## INSTRUCTIONS FOR THE TASK
Nothing but the lines from the one with "Chassezac, elle combine confo" through the last line of the entries below should appear in the copy, please, and no pictures.
[Start of section]
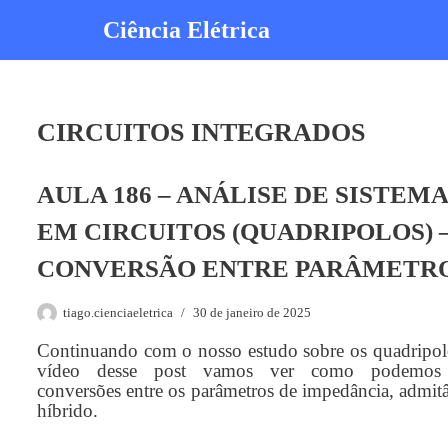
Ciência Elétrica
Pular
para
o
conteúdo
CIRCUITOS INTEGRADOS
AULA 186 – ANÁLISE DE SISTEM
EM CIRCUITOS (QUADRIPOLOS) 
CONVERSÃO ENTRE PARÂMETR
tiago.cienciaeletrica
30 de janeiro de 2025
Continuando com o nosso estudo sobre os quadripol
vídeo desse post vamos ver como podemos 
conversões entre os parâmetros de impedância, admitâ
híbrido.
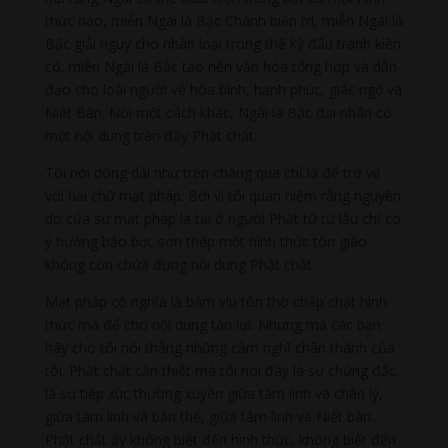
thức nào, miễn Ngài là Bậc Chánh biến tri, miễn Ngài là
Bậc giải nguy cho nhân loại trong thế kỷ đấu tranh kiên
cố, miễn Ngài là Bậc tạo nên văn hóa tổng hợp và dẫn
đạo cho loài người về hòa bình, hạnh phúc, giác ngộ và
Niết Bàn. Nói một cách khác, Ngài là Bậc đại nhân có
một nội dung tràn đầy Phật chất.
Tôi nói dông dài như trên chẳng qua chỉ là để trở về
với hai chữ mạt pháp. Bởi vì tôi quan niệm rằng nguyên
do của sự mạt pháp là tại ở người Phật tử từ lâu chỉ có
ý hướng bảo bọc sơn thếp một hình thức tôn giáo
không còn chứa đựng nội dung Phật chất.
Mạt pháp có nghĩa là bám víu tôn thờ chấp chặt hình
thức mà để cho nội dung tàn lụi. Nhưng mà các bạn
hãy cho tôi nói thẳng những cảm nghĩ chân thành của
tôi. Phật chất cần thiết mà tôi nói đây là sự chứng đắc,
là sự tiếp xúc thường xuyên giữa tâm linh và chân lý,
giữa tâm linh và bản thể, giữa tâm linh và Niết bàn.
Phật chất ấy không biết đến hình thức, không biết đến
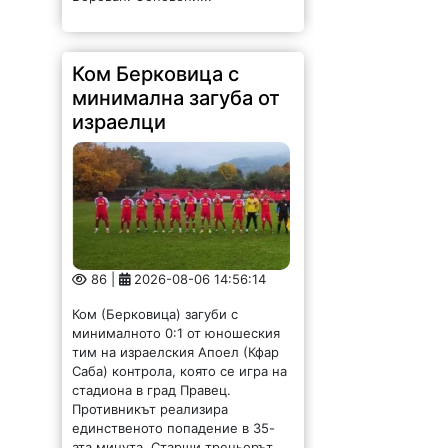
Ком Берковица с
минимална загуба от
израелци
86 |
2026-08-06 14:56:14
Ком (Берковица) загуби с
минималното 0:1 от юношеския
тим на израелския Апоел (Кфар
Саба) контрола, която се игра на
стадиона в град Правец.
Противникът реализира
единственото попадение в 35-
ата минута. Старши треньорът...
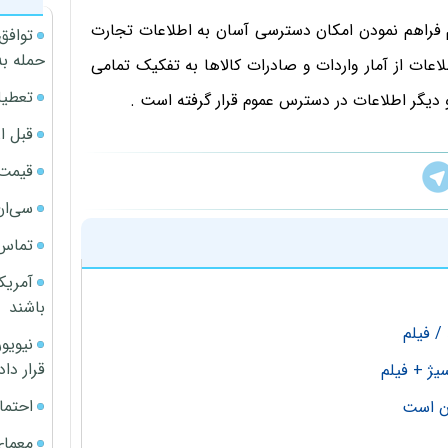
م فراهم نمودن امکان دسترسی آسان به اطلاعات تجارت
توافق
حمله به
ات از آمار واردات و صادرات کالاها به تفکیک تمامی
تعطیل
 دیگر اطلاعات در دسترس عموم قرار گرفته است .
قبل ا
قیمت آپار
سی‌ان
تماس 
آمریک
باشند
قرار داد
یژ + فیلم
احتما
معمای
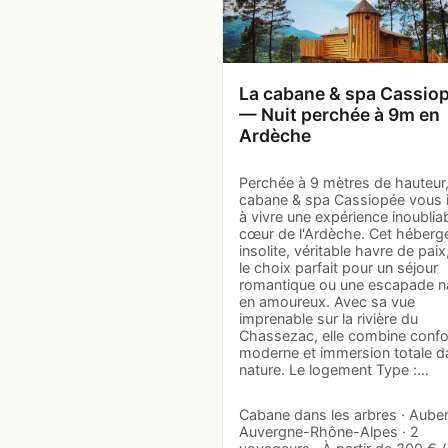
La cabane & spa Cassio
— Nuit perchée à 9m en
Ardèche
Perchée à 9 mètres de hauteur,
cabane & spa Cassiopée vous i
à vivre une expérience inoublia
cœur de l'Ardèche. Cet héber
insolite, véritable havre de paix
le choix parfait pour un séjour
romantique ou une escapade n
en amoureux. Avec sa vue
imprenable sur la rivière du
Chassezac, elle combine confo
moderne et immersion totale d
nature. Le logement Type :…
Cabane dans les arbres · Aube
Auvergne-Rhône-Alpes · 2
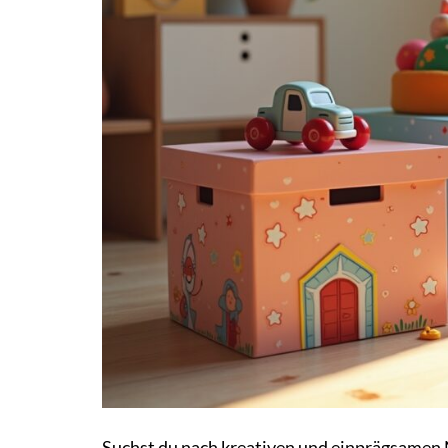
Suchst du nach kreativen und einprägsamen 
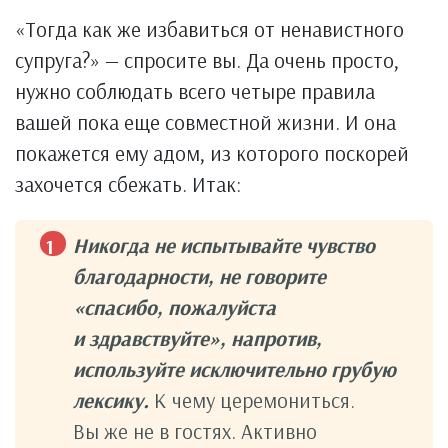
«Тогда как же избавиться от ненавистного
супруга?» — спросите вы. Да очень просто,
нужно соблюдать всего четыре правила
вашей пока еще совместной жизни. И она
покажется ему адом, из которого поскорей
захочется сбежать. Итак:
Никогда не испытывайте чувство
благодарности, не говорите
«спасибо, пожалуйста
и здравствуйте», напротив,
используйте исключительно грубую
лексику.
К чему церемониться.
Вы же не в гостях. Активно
[End of section]
## REPLY TO THE TASK
Chassezac, elle combine confo
moderne et immersion totale d
nature. Le logement Type :…
Cabane dans les arbres · Aube
Auvergne-Rhône-Alpes · 2
Suchst du nach kreativen und einprägsamen 
«Тогда как же избавиться от ненавистного
супруга?» — спросите вы. Да очень просто,
нужно соблюдать всего четыре правила
вашей пока еще совместной жизни. И она
покажется ему адом, из которого поскорей
захочется сбежать. Итак:
Никогда не испытывайте чувство
благодарности, не говорите
«спасибо, пожалуйста
и здравствуйте», напротив,
используйте исключительно грубую
лексику.
К чему церемониться.
Вы же не в гостях. Активно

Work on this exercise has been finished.